Read the records and gather each line that includes "Weather".

Excerpted records
<<<<

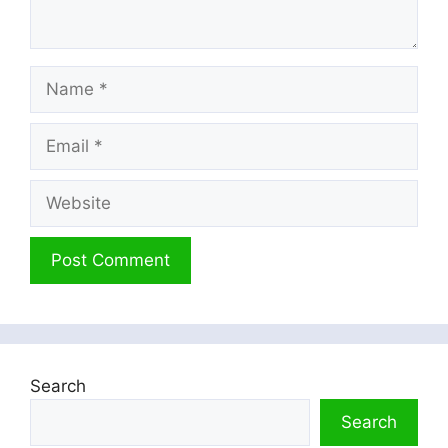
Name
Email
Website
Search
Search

>>>>
<<<<

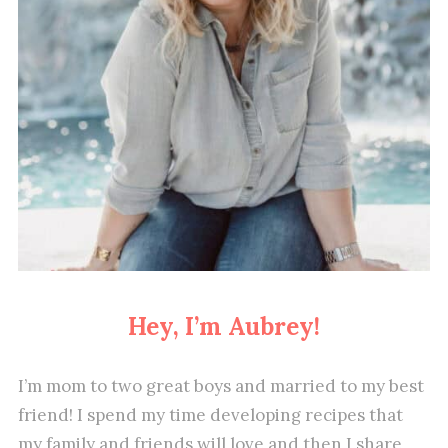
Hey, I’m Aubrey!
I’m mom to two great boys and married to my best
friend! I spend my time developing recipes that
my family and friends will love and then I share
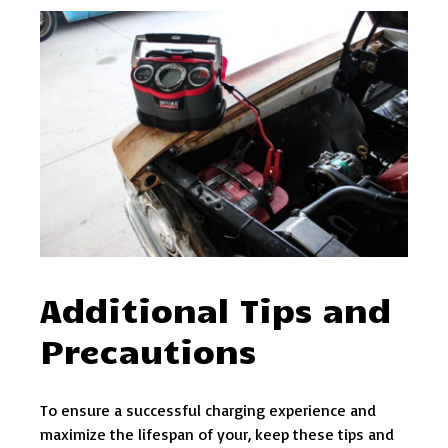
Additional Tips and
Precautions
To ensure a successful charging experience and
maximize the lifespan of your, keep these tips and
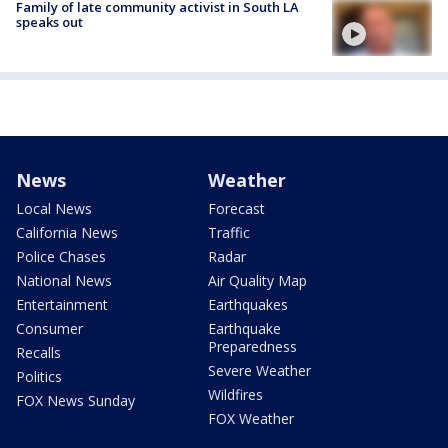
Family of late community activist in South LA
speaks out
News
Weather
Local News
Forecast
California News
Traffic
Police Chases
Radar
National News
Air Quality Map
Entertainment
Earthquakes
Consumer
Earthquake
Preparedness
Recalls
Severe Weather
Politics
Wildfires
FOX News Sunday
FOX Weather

>>>>
<<<<

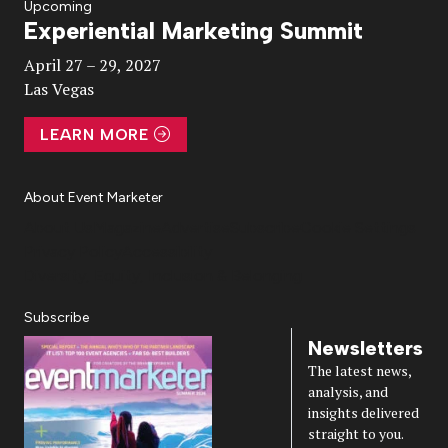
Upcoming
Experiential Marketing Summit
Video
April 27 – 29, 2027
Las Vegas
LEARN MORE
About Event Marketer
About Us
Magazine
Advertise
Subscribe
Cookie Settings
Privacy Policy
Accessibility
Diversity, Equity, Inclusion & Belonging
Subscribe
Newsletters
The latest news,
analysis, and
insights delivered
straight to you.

>>>>

Solved problem
Weather
Severe Weather
FOX Weather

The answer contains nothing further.